X_train_t = transformer.fit_transform(X_train)
X_test_t = transformer.transform(X_test)

X_train_t = pd.DataFrame(data=X_train_t, columns=X_train.columns)
X_test_t = pd.DataFrame(data=X_test_t, columns=X_test.columns)

## Cross-validation strategy

In [None]:
# adapted from https://www.kaggle.com/code/ambrosm/pss3e23-eda-which-makes-sense
# Thanks a lot to AmbrosM (https://www.kaggle.com/ambrosm)

def cross_val(model, X_train_t, y_train):
    tic = time.time()
       
    kf = StratifiedKFold(shuffle=True, random_state=73)
    
    roc_auc = []
    for fold, (indX_tr, indX_va) in enumerate(kf.split(X_train, y_train)):
        X_tr = X_train_t.iloc[indX_tr]
        X_va = X_train_t.iloc[indX_va]
        y_tr = y_train.iloc[indX_tr]
        y_va = y_train.iloc[indX_va]
        model.fit(X_tr, y_tr)
        if hasattr(model, "predict_proba"):
            y_va_pred = model.predict_proba(X_va)[:, 1]
        else:
            y_va_pred = model.predict(X_va)

        roc_auc.append(roc_auc_score(y_va, y_va_pred))
    roc_auc = np.array(roc_auc).mean()
    
    tac= time.time()
    print(f'execution time of {model}: {round((tac-tic),2)} seconds')
    return roc_auc

In [None]:
# adapted from https://www.kaggle.com/code/ambrosm/pss3e23-eda-which-makes-sense

scores = []
score = cross_val(make_pipeline(
    StandardScaler(),
    PolynomialFeatures(2, include_bias=False),
    LogisticRegression(C=0.01, solver='newton-cholesky', penalty='l2', max_iter=1000, class_weight=None)),
    X_train_t, y_train)
scores.append(('LogisticRegression', score))
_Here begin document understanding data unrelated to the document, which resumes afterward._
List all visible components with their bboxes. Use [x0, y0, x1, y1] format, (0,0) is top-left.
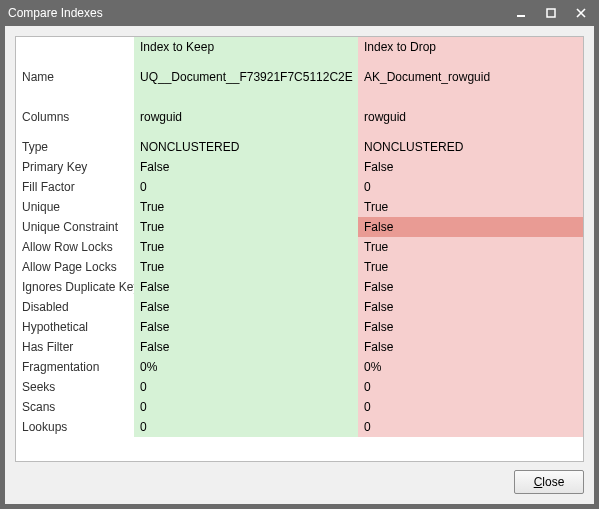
row-label: Disabled: [16, 297, 134, 317]
header-drop: Index to Drop: [358, 37, 583, 57]
row-label: Ignores Duplicate Keys: [16, 277, 134, 297]
row-keep-value: NONCLUSTERED: [134, 137, 358, 157]
row-drop-value: False: [358, 317, 583, 337]
row-drop-value: True: [358, 237, 583, 257]
svg-rect-0: [517, 15, 525, 17]
close-button-rest: lose: [542, 475, 564, 489]
header-row: Index to KeepIndex to Drop: [16, 37, 583, 57]
row-drop-value: False: [358, 337, 583, 357]
row-keep-value: False: [134, 157, 358, 177]
row-keep-value: rowguid: [134, 97, 358, 137]
row-keep-value: True: [134, 217, 358, 237]
close-window-button[interactable]: [567, 3, 595, 23]
table-row: NameUQ__Document__F73921F7C5112C2EAK_Doc…: [16, 57, 583, 97]
row-drop-value: True: [358, 257, 583, 277]
row-drop-value: AK_Document_rowguid: [358, 57, 583, 97]
row-keep-value: False: [134, 297, 358, 317]
table-row: Allow Row LocksTrueTrue: [16, 237, 583, 257]
row-keep-value: 0%: [134, 357, 358, 377]
row-label: Fragmentation: [16, 357, 134, 377]
table-row: Has FilterFalseFalse: [16, 337, 583, 357]
row-drop-value: False: [358, 277, 583, 297]
row-drop-value: 0: [358, 397, 583, 417]
table-row: UniqueTrueTrue: [16, 197, 583, 217]
compare-indexes-window: Compare Indexes Index to KeepIndex to Dr…: [0, 0, 599, 509]
row-label: Primary Key: [16, 157, 134, 177]
svg-rect-1: [547, 9, 555, 17]
row-label: Unique: [16, 197, 134, 217]
row-drop-value: True: [358, 197, 583, 217]
dialog-buttons: Close: [15, 462, 584, 494]
table-row: Allow Page LocksTrueTrue: [16, 257, 583, 277]
row-keep-value: True: [134, 237, 358, 257]
row-drop-value: False: [358, 157, 583, 177]
table-row: Fragmentation0%0%: [16, 357, 583, 377]
row-keep-value: True: [134, 197, 358, 217]
row-label: Unique Constraint: [16, 217, 134, 237]
row-drop-value: rowguid: [358, 97, 583, 137]
row-drop-value: 0: [358, 177, 583, 197]
close-icon: [576, 8, 586, 18]
row-keep-value: True: [134, 257, 358, 277]
row-label: Name: [16, 57, 134, 97]
row-label: Fill Factor: [16, 177, 134, 197]
maximize-icon: [546, 8, 556, 18]
row-keep-value: False: [134, 337, 358, 357]
row-label: Hypothetical: [16, 317, 134, 337]
table-row: Unique ConstraintTrueFalse: [16, 217, 583, 237]
row-drop-value: 0: [358, 417, 583, 437]
table-row: Fill Factor00: [16, 177, 583, 197]
row-label: Has Filter: [16, 337, 134, 357]
table-row: Seeks00: [16, 377, 583, 397]
header-keep: Index to Keep: [134, 37, 358, 57]
row-keep-value: 0: [134, 397, 358, 417]
window-title: Compare Indexes: [8, 6, 505, 20]
row-label: Scans: [16, 397, 134, 417]
close-button[interactable]: Close: [514, 470, 584, 494]
row-keep-value: 0: [134, 377, 358, 397]
row-keep-value: False: [134, 277, 358, 297]
maximize-button[interactable]: [537, 3, 565, 23]
header-blank: [16, 37, 134, 57]
row-drop-value-diff: False: [358, 217, 583, 237]
row-label: Lookups: [16, 417, 134, 437]
compare-grid-frame: Index to KeepIndex to DropNameUQ__Docume…: [15, 36, 584, 462]
table-row: Primary KeyFalseFalse: [16, 157, 583, 177]
titlebar: Compare Indexes: [0, 0, 599, 26]
row-label: Seeks: [16, 377, 134, 397]
table-row: Columnsrowguidrowguid: [16, 97, 583, 137]
minimize-icon: [516, 8, 526, 18]
table-row: Ignores Duplicate KeysFalseFalse: [16, 277, 583, 297]
minimize-button[interactable]: [507, 3, 535, 23]
table-row: DisabledFalseFalse: [16, 297, 583, 317]
client-area: Index to KeepIndex to DropNameUQ__Docume…: [5, 26, 594, 504]
row-drop-value: 0: [358, 377, 583, 397]
table-row: HypotheticalFalseFalse: [16, 317, 583, 337]
row-label: Allow Row Locks: [16, 237, 134, 257]
row-drop-value: 0%: [358, 357, 583, 377]
row-drop-value: NONCLUSTERED: [358, 137, 583, 157]
row-label: Columns: [16, 97, 134, 137]
row-label: Allow Page Locks: [16, 257, 134, 277]
table-row: Lookups00: [16, 417, 583, 437]
row-keep-value: 0: [134, 177, 358, 197]
row-keep-value: False: [134, 317, 358, 337]
compare-grid: Index to KeepIndex to DropNameUQ__Docume…: [16, 37, 583, 437]
row-drop-value: False: [358, 297, 583, 317]
table-row: TypeNONCLUSTEREDNONCLUSTERED: [16, 137, 583, 157]
row-keep-value: 0: [134, 417, 358, 437]
row-keep-value: UQ__Document__F73921F7C5112C2E: [134, 57, 358, 97]
table-row: Scans00: [16, 397, 583, 417]
row-label: Type: [16, 137, 134, 157]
## Searching for best parameters
I have used loops and ploted the results using that function.
I did it manually becasue I want to understand and see the evolution for each parameter.

In [None]:
def plot_score(scores):
    sns.scatterplot(x=[x for x, y in scores], 
                   y=[y for x,y in scores])
    plt.xscale('linear')
    plt.show()
    print(scores)
    return True

<a id='five'></a>
# 5. Random Forest Testing
As the submission file must contains probabilities and not binary values, RandomForestRegressor seems better than RandomForestClassifier.<br>
I'll test both models anyhow as RandomForestClassifier should work fine with the training set.

In [None]:
score = cross_val(
    RandomForestClassifier(bootstrap=True, 
                           max_depth=9, 
                           min_samples_leaf=200, 
                           min_samples_split=7,
                           n_estimators=70,
                           max_features=1.0,
                           class_weight='balanced_subsample',
                           random_state=73),
        X_train_t, y_train)
scores.append(('RandomForestClassifier', score))  

In [None]:
# for randomforestregressor if needed later
scorerf= []
for n_estimators in [100, 200, 300, 400, 500]:
    score = cross_val(
        RandomForestRegressor(n_estimators=300,
                              max_features=1.0,
                              max_depth=8,
                              min_samples_leaf=72,
                              min_samples_split=16,
                              bootstrap=True,
                              random_state=73,
                              n_jobs=-1),
            X_train_t, y_train)
    scorerf.append(('RandomForestRegressor', score))  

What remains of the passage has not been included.